The numbers of abortions now are large because the human population is large and people are not losing their children to disease left and right. Guess what else, whether its legal or illegal abortion rates appear to be the same. Giving people viable options other than abortion is what's important.

I still feel the legalized enslavement and disenfranchisement of people based on their skin color is a huge moral failing. Literally millions of people in the U.S. were enslaved and many were tortured for nearly 150 years. There's no excuse for this because there's nothing "hidden" about slavery as there is in early pregnancy termination.
 

Arthur Brain

Well-known member
I think the biggest differences are:

Technologically, we have advance in tremendous ways.
Morally, we have regressed in horrendous ways.

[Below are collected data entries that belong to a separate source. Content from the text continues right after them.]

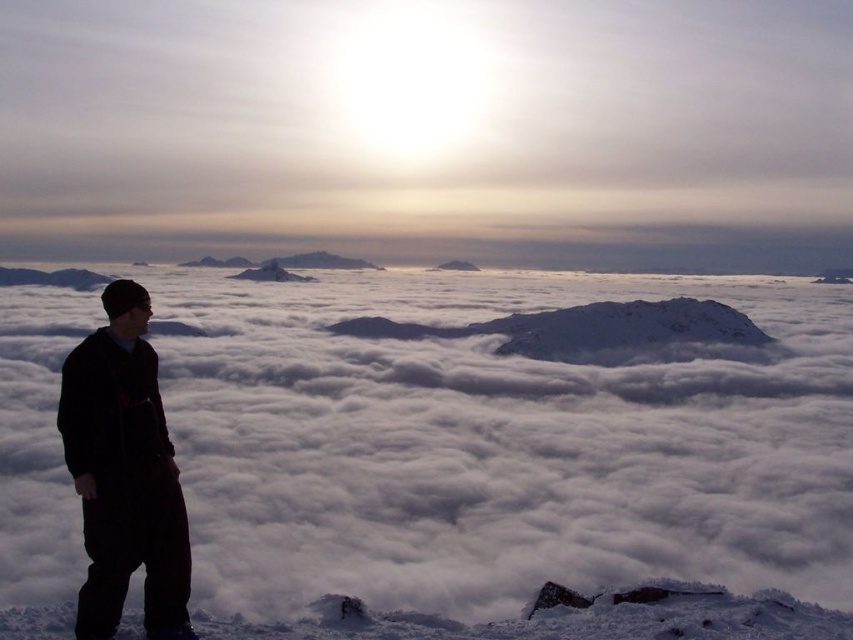 Question: Estimate the real-world distances between objects in this image. Which object is farther from the white fluffy cloud at upper center?

Choices:
 (A) dark gray fleece jacket at left
 (B) white matte snow at left

Answer: (A)

Question: Considering the relative positions of white matte snow at left and dark gray fleece jacket at left in the image provided, where is white matte snow at left located with respect to dark gray fleece jacket at left?

Choices:
 (A) right
 (B) left

Answer: (A)

Question: Which object appears closest to the camera in this image?

Choices:
 (A) white fluffy cloud at upper center
 (B) white matte snow at left

Answer: (B)

Question: Is white matte snow at left positioned at the back of white fluffy cloud at upper center?

Choices:
 (A) yes
 (B) no

Answer: (B)

Question: Is white matte snow at left further to camera compared to white fluffy cloud at upper center?

Choices:
 (A) no
 (B) yes

Answer: (A)

Question: Estimate the real-world distances between objects in this image. Which object is closer to the dark gray fleece jacket at left?

Choices:
 (A) white matte snow at left
 (B) white fluffy cloud at upper center

Answer: (A) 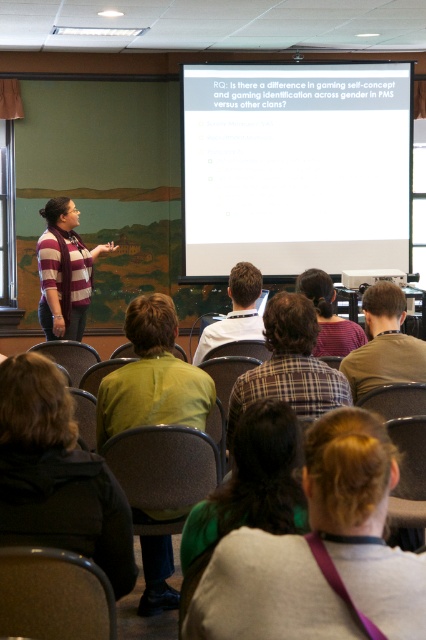 Question: Does plaid fabric shirt at center have a larger size compared to striped sweater at left?

Choices:
 (A) no
 (B) yes

Answer: (A)

Question: Can you confirm if dark brown hair at lower left is positioned below brown plaid shirt at center?

Choices:
 (A) no
 (B) yes

Answer: (B)

Question: Considering the relative positions of dark brown hair at lower left and plaid shirt at center in the image provided, where is dark brown hair at lower left located with respect to plaid shirt at center?

Choices:
 (A) above
 (B) below

Answer: (B)

Question: Which is nearer to the light brown hair at center?

Choices:
 (A) green fabric shirt at center
 (B) plaid shirt at center

Answer: (B)

Question: Estimate the real-world distances between objects in this image. Which object is farther from the matte black projector at center?

Choices:
 (A) white matte projection screen at upper center
 (B) green fabric hair at center
 (C) striped sweater at left

Answer: (B)

Question: Among these objects, which one is nearest to the camera?

Choices:
 (A) plaid fabric shirt at center
 (B) white matte projection screen at upper center

Answer: (A) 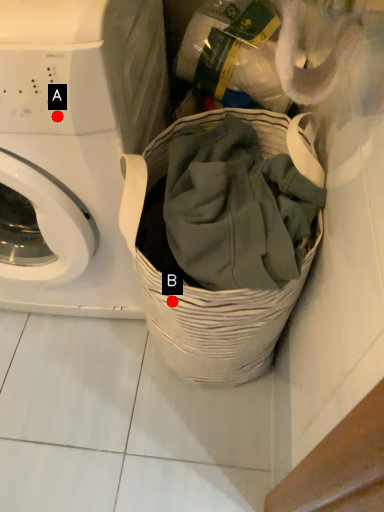 Question: Two points are circled on the image, labeled by A and B beside each circle. Which point is farther to the camera?

Choices:
 (A) A is further
 (B) B is further

Answer: (B) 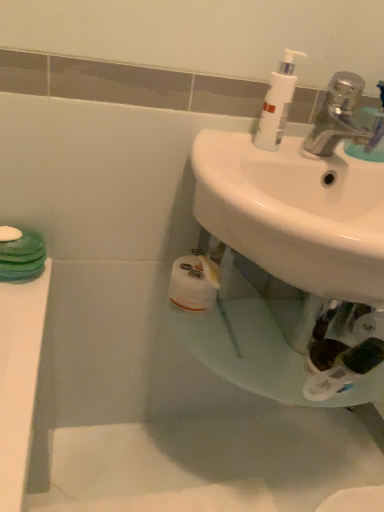 Question: Based on their sizes in the image, would you say silver metallic faucet at upper right is bigger or smaller than white glossy sink at center?

Choices:
 (A) small
 (B) big

Answer: (A)

Question: From the image's perspective, relative to white glossy sink at center, is silver metallic faucet at upper right above or below?

Choices:
 (A) below
 (B) above

Answer: (B)

Question: Which of these objects is positioned closest to the white plastic pump bottle at upper right?

Choices:
 (A) white glossy sink at center
 (B) silver metallic faucet at upper right

Answer: (B)

Question: Based on their relative distances, which object is farther from the white plastic pump bottle at upper right?

Choices:
 (A) silver metallic faucet at upper right
 (B) white glossy sink at center

Answer: (B) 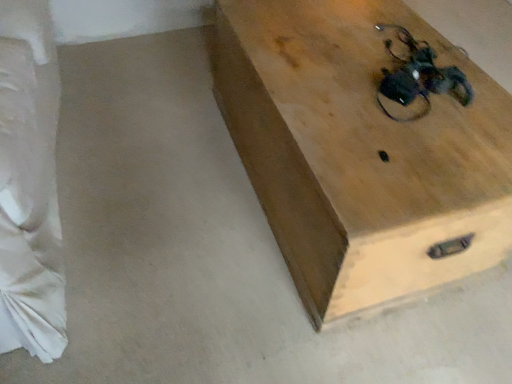 Locate an element on the screen. free spot in front of natural wood chest at upper right is located at coordinates (297, 317). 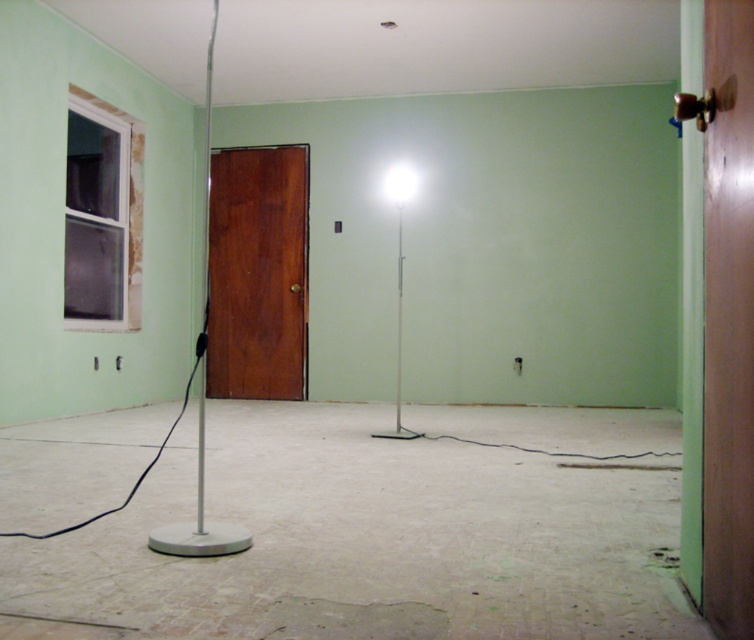 You are standing in the room and want to exit through the shiny brown door at center. The white glossy floor lamp at center is blocking your path. Can you walk around it to reach the door?

The shiny brown door at center is further to the viewer than the white glossy floor lamp at center, so you can walk around the white glossy floor lamp at center to reach the shiny brown door at center.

Technologically I agree for the most part, although even those advances can be used for ill such as the atomic bomb...

Morally the same applies. We no longer have a society that finds it acceptable to treat women and those of different race as second class citizens. (At least for the most part)
 

Arthur Brain

Well-known member
1Tim 6:10 For the love of money is the root of all evil: which while some coveted after, they have erred from the faith, and pierced themselves through with many sorrows.

It's actually the root of all kinds of evil. When you think about it it makes no sense that it's the root of all sin.